Here’s the menu: goat cheese, crackers and crudités, barbecued brisket, Hawaiian rolls, “corny corn,”caprese salad, watermelon, nectarine fruit salad, and red velvet cake for dessert. The meal was a huge success because everything on the menu is a family favorite. Carol used her own recipe for the brisket: she starts the meat on the stove in a Cameron smoker primed with wood chips, then transfers it to a slow oven for several hours, and then finishes it on the backyard grill. I’ve written about Susan’s brisket recipe here. That recipe is easy and delicious. The brisket can be cut with a fork, and the juices can be turned into a fragrant, flavorful pan sauce. Carol’s “corny corn” is best made with fresh corn cut from the cob. The summer season is perfect for that. Corn cut from six ears is sautéed in six tablespoons of butter, seasoned with salt and pepper along with the juice and zest of two limes, mixed with a half cup of mayonnaise and about two cups of grated Cheddar cheese, topped with a cup of toasted panko and more Cheddar and grated Parmesan cheese, and then browned under the broiler. The salad was a caprese with slices of mozzarella layered with basil and chunks of tomato from the farmers market. My granddaughter’s favorite ingredient in the salad is the balsamic vinegar. Chilled watermelon and a nectarine fruit salad were also on the buffet. As if that was not enough food, there was still dessert. We’ve been enjoying red velvet cake, aka Waldorf Astoria cake, since days on the farm years ago when Aunt Mary regaled us with the story, undoubtedly apocryphal, of a friend who talked her waiter in the restaurant at that fabled hotel into mailing the recipe for the cake. When the friend received the envelope, she found the recipe and a bill for $200. We have laughed at that story for years, and we are always reminded of it, Aunt Mary, and the farm whenever we get to enjoy a slice of red velvet cake.
Goat cheese and crackers
Finishing the brisket on the grill
Chopping the brisket
Out of the oven
Red velvet cake
My contribution to the feast was restricted to a big bag of Kettle® sea salt and vinegar potato chips (no other brand will do). I have bought many a small bag over the years as an after-school treat for our granddaughter since she was a little girl. They remain her favorite snack.

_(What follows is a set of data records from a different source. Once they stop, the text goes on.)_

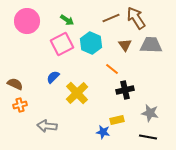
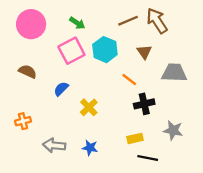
gray trapezoid: (151, 45) -> (174, 73), moved
brown semicircle: (15, 84) -> (28, 71), moved
yellow cross: (77, 93) -> (89, 107), size x0.7
blue star: (103, 132) -> (90, 148), moved
black line: (148, 137) -> (148, 158), moved

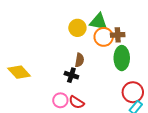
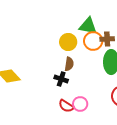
yellow circle: (77, 28) -> (68, 42), moved
pink circle: (60, 100) -> (80, 104), moved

The next few days in Carol’s household will be filled with stories, memories, and warm words as they pack up new clothes and special treasures. Soon enough there will also be a few tears. I remember saying goodbye to my mother as I boarded the train in a freak September snow storm, and I remember getting Carol situated in her dorm room as if it were yesterday. Sending a child off to college is one of the saddest, happiest, proudest moments in life. We will all remember Carol’s farewell banquet for years to come.
Filed under Food, Recipes
One of my favorite stalls at the farmers market is run by two young women who always have friendly greetings and interesting offerings. They have bunches of several varieties of basil along with many other herbs. Earlier in the season they had garlic scapes, fava beans, and a wide variety of Asian vegetables. They have bins and bins of tomatoes. But they also have an amazing selection of eggplants: not just the big purple tear drops that my grandmother grew but also white, variegated, Japanese, Italian, long, and green varieties. On my last visit I found eggplants that I had never seen. They were labeled as “Indian”, but their distinctive characteristic was that they were only about the size of a hen’s egg. They looked so cute that I bought them, although I wasn’t sure what I would do with them. You could stuff them with shrimp, Cajun-style, for individual servings. You could make an eggplant tapenade, but that would subvert the whole idea of miniature vegetables. I guess you could steam them and serve them by themselves. Of course, if you think of eggplant you think of ratatouille, so I bought some tomatoes, squash, peppers and onions as well.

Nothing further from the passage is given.